Lantas benarkah hal seperti ini disebabkan karena adanya penyakit pada diri mereka? Mungkin saja itu benar karena orang yang tergolong LGBT ini biasanya memiliki penyakit seperti kelainan otak dan genetik serta faktor psikologis. Selain itu ada banyak faktor yang membuat seseorang menjadi bagian dari kaum pelangi ini, diantaranya sebagai berikut:
- Pertama, faktor lingkungan yang menganggap homoseksualitas sebagai hal yang wajar atau biasa. Faktor ini disebabkan karena tidak adanya nilai-nilai moral atau agama yang menjadi bekal ilmu pada diri seseorang, sehingga ia memiliki pandangan yang salah terhadap hubungan antara laki-laki dan perempuan.
- Kedua, karena adanya pengalaman buruk terhadap pola asuh keluarga. Faktor ini dapat digambarkan dengan peran seorang Ibu yang mungkin kurang tepat dalam mengasuh anaknya, misalnya anaknya adalah seorang anak laki-laki namun ia mengasuhnya dengan pola asuh anak perempuan, ataupun sebaliknya. Sedangkan seorang Ayah, ada kemungkinan kurang bisa mengasuh anak perempuan, dan lebih bisa mengasuh anak laki-laki karena kesamaan jenis kelamin, jadi sang ayah bisa lebih mudah berinteraksi dengan anak laki-laki ketimbang dengan anak perempuan.

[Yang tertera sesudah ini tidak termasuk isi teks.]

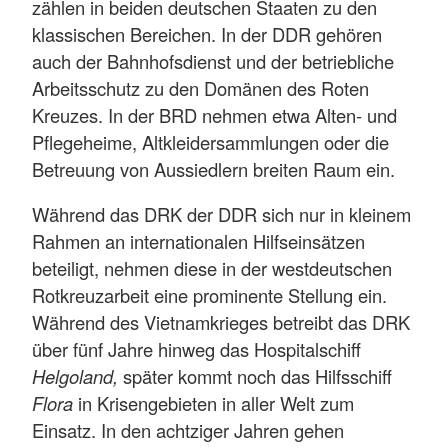
zählen in beiden deutschen Staaten zu den
klassischen Bereichen. In der DDR gehören
auch der Bahnhofsdienst und der betriebliche
Arbeitsschutz zu den Domänen des Roten
Kreuzes. In der BRD nehmen etwa Alten- und
Pflegeheime, Altkleidersammlungen oder die
Betreuung von Aussiedlern breiten Raum ein.
Während das DRK der DDR sich nur in kleinem
Rahmen an internationalen Hilfseinsätzen
beteiligt, nehmen diese in der westdeutschen
Rotkreuzarbeit eine prominente Stellung ein.
Während des Vietnamkrieges betreibt das DRK
über fünf Jahre hinweg das Hospitalschiff
Helgoland,
später kommt noch das Hilfsschiff
Flora
in Krisengebieten in aller Welt zum
Einsatz. In den achtziger Jahren gehen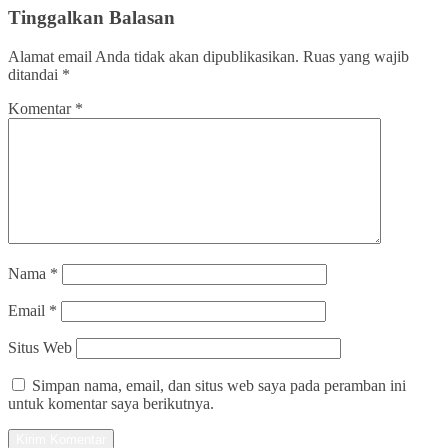
Tinggalkan Balasan
Alamat email Anda tidak akan dipublikasikan.
Ruas yang wajib
ditandai
*
Komentar
*
Nama
*
Email
*
Situs Web
Simpan nama, email, dan situs web saya pada peramban ini
untuk komentar saya berikutnya.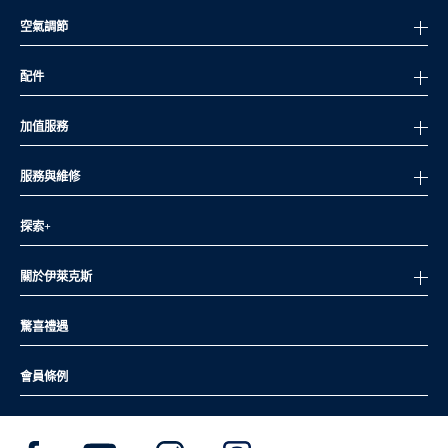
空氣調節
配件
加值服務
服務與維修
探索+
關於伊萊克斯
驚喜禮遇
會員條例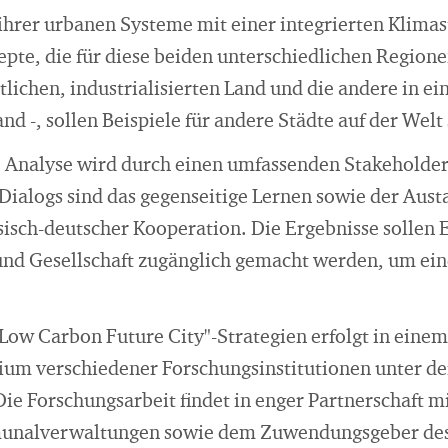
ihrer urbanen Systeme mit einer integrierten Klimas
epte, die für diese beiden unterschiedlichen Regione
tlichen, industrialisierten Land und die andere in ei
d -, sollen Beispiele für andere Städte auf der Welt 
e Analyse wird durch einen umfassenden Stakeholder-
 Dialogs sind das gegenseitige Lernen sowie der Aus
sisch-deutscher Kooperation. Die Ergebnisse sollen
e, und Gesellschaft zugänglich gemacht werden, um e
Low Carbon Future City"-Strategien erfolgt in einem
ium verschiedener Forschungsinstitutionen unter de
Die Forschungsarbeit findet in enger Partnerschaft m
nalverwaltungen sowie dem Zuwendungsgeber des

- Ketiga, faktor lain yang dapat membuat seseorang keluar dari kodratnya adalah pengalaman seks dini, yang disebabkan karena melihat gambar-gambar porno dari televisi, DVD, Internet, komik atau media lain di sekitarnya.
- Keempat, faktor sakit hati/trauma terhadap lawan jenis. Bisa jadi, kaum LGBT ini dulunya adalah korban dari sang kekasih hati pada saat ia masih dalam keadaan normal. Trauma kepada mantan kekasihnya itu, bisa saja membuat ia menjadi takut untuk menjalin kembali hubungan dengan lawan jenis. Ia merasa lebih nyaman jika berinteraksi atau bahkan menjalin hubungan spesial dengan sesama jenisnya.
- Kelima, faktor keluarga. Faktor ini biasanya identik dengan masalah keluarga seperti broken home. Seorang anak broken home biasanya kurang dalam hal mendapat perhatian dan kasih sayang dari kedua orang tuanya. Jadi, dari hal itu bisa saja anak tersebut haus akan perhatian dan kasih sayang sehingga berusaha untuk mencari seseorang yang mampu mengerti dirinya dan mampu memberikan apa yang ia inginkan. Ketika ia mendapatkannya namun berasal dari orang yang sesama jenisnya, tidak menutup kemungkian bahwa seiring berjalannya waktu ia akan menjadi nyaman dan mulai muncul rasa yang tak wajar kepada sesama jenisnya.